Erupção solar M3.0 em meio a um verão ativo: nova região emerge no lado visível-1
ERUPÇÃO M3.0 na região ativa 4524 02.09.2026. (Crédito da imagem: NASA/SDO).

O verão de 2026 foi notavelmente mais eruptivo do que o anterior. De acordo com o Laboratório de Astronomia Solar do IKI RAS, de junho a agosto, foram registradas 82 erupções solares de classe M ou superior no Sol, incluindo três eventos da classe X mais alta. No ano anterior, no mesmo período, houve 62 erupções fortes, e apenas dois eventos X. Enquanto isso, o número de dias com tempestades magnéticas, ao contrário, caiu quase pela metade — de 18 para 9. A tempestade mais forte do verão atingiu o nível Kp=7,3 em 4 de julho, enquanto em 2025 o pico foi Kp=8,0. O Sol entrou no outono em um estado relativamente calmo, quase sem atividade eruptiva notável.

Vídeo do flare M3.0 na região ativa 4524 em 02.09.2026.

Essa pausa não durou muito.
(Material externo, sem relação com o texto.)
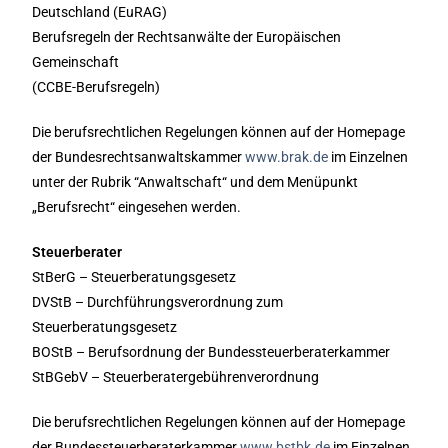
Deutschland (EuRAG)
Berufsregeln der Rechtsanwälte der Europäischen
Gemeinschaft
(CCBE-Berufsregeln)
Die berufsrechtlichen Regelungen können auf der Homepage
der Bundesrechtsanwaltskammer
www.brak.de
im Einzelnen
unter der Rubrik “Anwaltschaft“ und dem Menüpunkt
„Berufsrecht“ eingesehen werden.
Steuerberater
StBerG – Steuerberatungsgesetz
DVStB – Durchführungsverordnung zum
Steuerberatungsgesetz
BOStB – Berufsordnung der Bundessteuerberaterkammer
StBGebV – Steuerberatergebührenverordnung
Die berufsrechtlichen Regelungen können auf der Homepage
der Bundessteuerberaterkammer
www.bstbk.de
im Einzelnen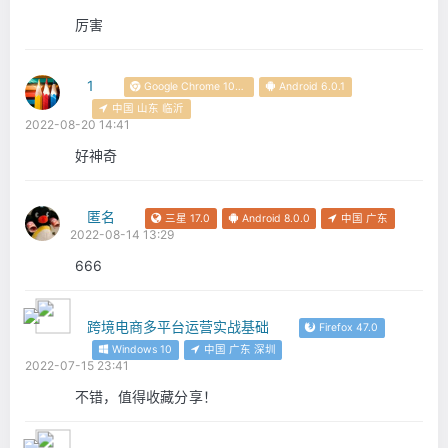
厉害
1
Google Chrome 105.0.5195.26
Android 6.0.1
中国 山东 临沂
2022-08-20 14:41
好神奇
匿名
三星 17.0
Android 8.0.0
中国 广东
2022-08-14 13:29
666
跨境电商多平台运营实战基础
Firefox 47.0
Windows 10
中国 广东 深圳
2022-07-15 23:41
不错，值得收藏分享！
Em 2 de setembro de 2026, às 19:20 UTC, na nova região ativa nº 4524, que estava apenas começando a emergir do limbo nordeste do disco solar, ocorreu uma erupção de classe M3.0. O evento durou das 18:57 às 19:48 UTC. Causou um apagão de rádio de nível R1 no lado diurno da Terra — da América do Norte ao Havaí. A comunicação de alta frequência deteriorou-se temporariamente devido à absorção de sinais na ionosfera. A região está apenas emergindo no lado voltado para a Terra e, nas próximas duas semanas, pode continuar a produzir erupções. Junto com a erupção, foi registrada uma ejeção de massa coronal, direcionada principalmente para o leste.
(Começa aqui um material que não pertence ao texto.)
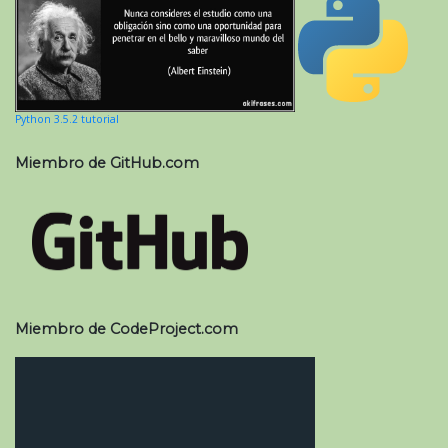
Python 3.5.2 tutorial
Miembro de GitHub.com
Miembro de CodeProject.com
No mesmo dia, nas partes leste e central do Oceano Pacífico, três ciclones tropicais estavam ativos simultaneamente. O furacão Lowell intensificou-se rapidamente para a categoria 5, com ventos de cerca de 160 milhas por hora, tornando-se a primeira tempestade desse tipo na parte central da bacia desde 2018. O furacão Karina manteve a força da categoria 4, e a tempestade tropical Marie, perto da costa do México, aproximava-se do status de furacão. Todos os três sistemas estavam no lado diurno do planeta no momento da erupção. Alguns observadores notaram a coincidência: a radiação de raios X atingiu exatamente a região dos ciclones ativos, o que novamente chamou a atenção para possíveis conexões entre a atividade solar e o circuito elétrico global da Terra.
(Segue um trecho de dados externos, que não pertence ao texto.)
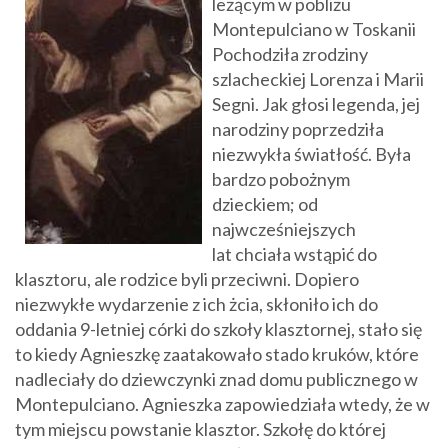
leżącym w pobliżu
Montepulciano w Toskanii
Pochodziła zrodziny
szlacheckiej Lorenza i Marii
Segni. Jak głosi legenda, jej
narodziny poprzedziła
niezwykła światłość. Była
bardzo pobożnym
dzieckiem; od
najwcześniejszych
lat chciała wstąpić do
klasztoru, ale rodzice byli przeciwni. Dopiero
niezwykłe wydarzenie z ich żcia, skłoniło ich do
oddania 9-letniej córki do szkoły klasztornej, stało się
to kiedy Agnieszkę zaatakowało stado kruków, które
nadleciały do dziewczynki znad domu publicznego w
Montepulciano. Agnieszka zapowiedziała wtedy, że w
tym miejscu powstanie klasztor. Szkołę do której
Na manhã de 3 de setembro, a situação geomagnética permanecia calma. A maior parte da ejeção de massa foi para o leste, e não são esperadas perturbações graves no campo magnético. A nova região ativa continuará a girar em direção à Terra, e os especialistas acompanham atentamente seu desenvolvimento. O verão mostrou que, mesmo em meio ao declínio do ciclo solar, a atividade eruptiva pode surpreender, e o outono está apenas começando.